== Your assignment ==
Where the listing below reaches the line containing "For every named", start writing out lines exactly, and stop once the line containing "Next (101, 483)" has been written.

== Excerpted records ==
═══

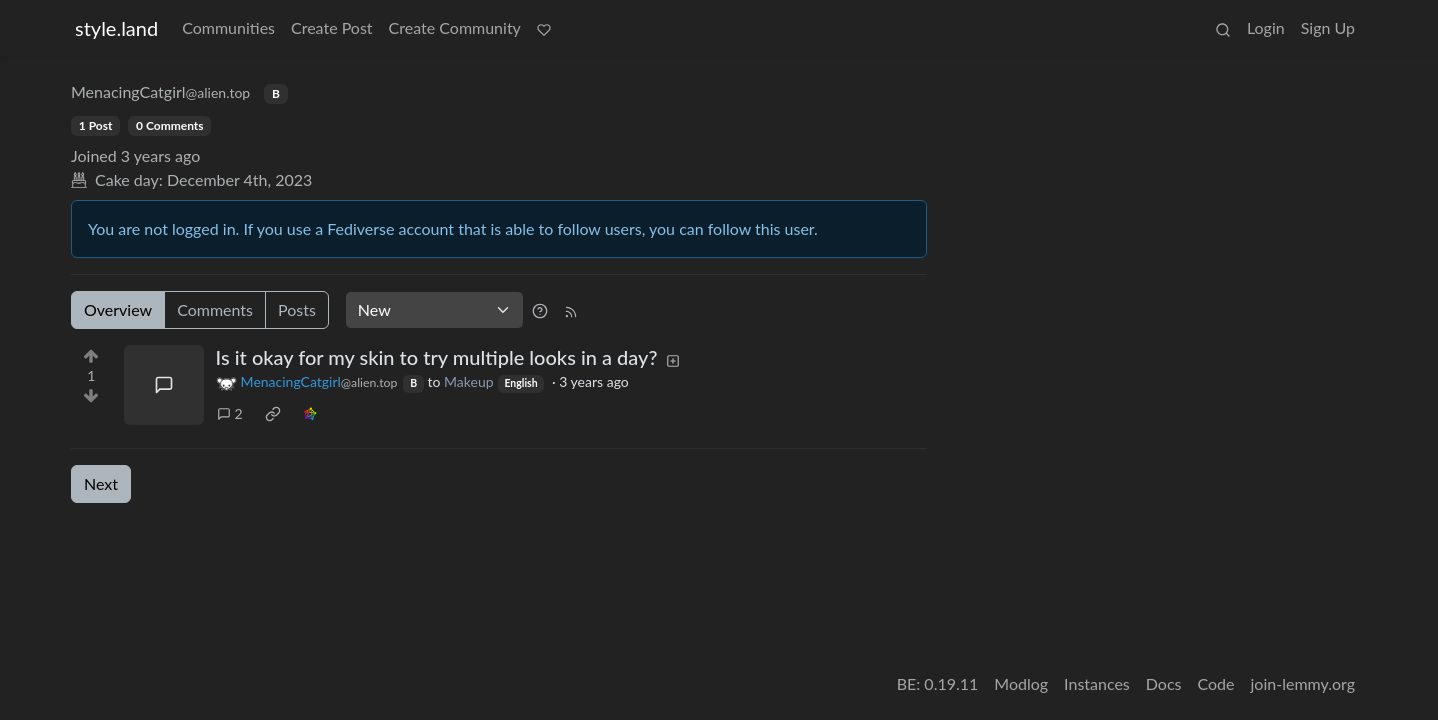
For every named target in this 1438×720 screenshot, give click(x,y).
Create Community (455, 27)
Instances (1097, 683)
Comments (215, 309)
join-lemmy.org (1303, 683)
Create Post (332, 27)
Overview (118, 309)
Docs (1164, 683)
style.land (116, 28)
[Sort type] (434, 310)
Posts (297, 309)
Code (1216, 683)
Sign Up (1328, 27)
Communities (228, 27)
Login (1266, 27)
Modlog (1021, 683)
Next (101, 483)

═══

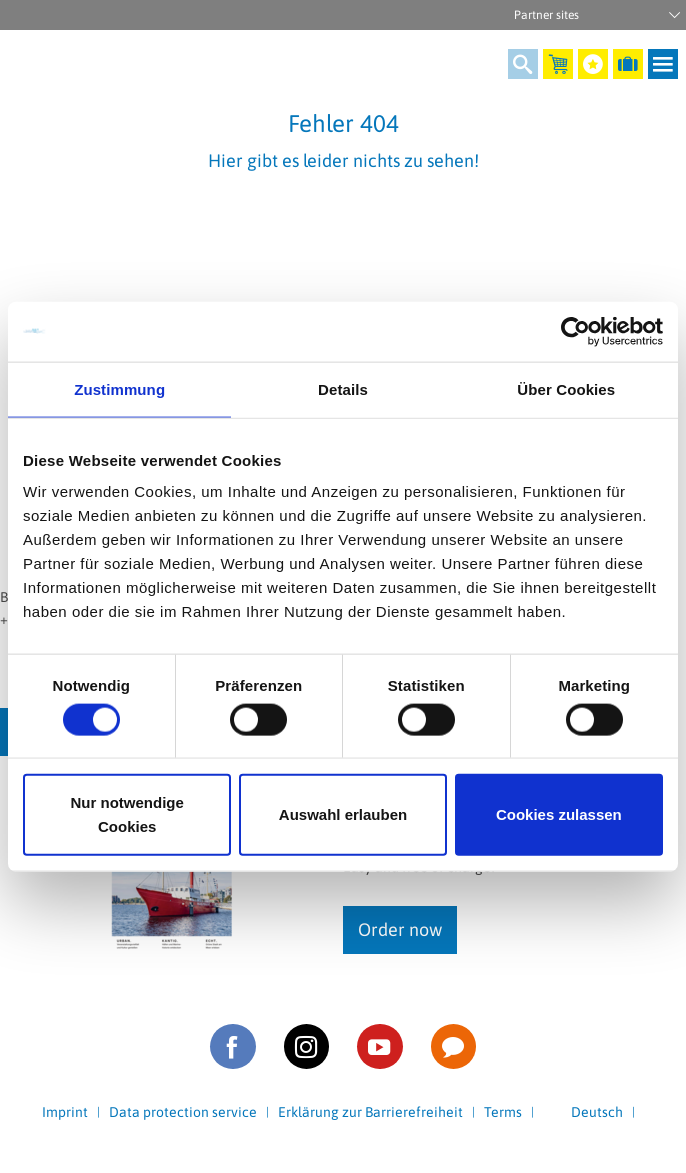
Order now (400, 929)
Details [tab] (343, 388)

═══

== Answer ==
For every named target in this 1438×720 screenshot, give click(x,y).
Create Community (455, 27)
Instances (1097, 683)
Comments (215, 309)
join-lemmy.org (1303, 683)
Create Post (332, 27)
Overview (118, 309)
Docs (1164, 683)
style.land (116, 28)
[Sort type] (434, 310)
Posts (297, 309)
Code (1216, 683)
Sign Up (1328, 27)
Communities (228, 27)
Login (1266, 27)
Modlog (1021, 683)
Next (101, 483)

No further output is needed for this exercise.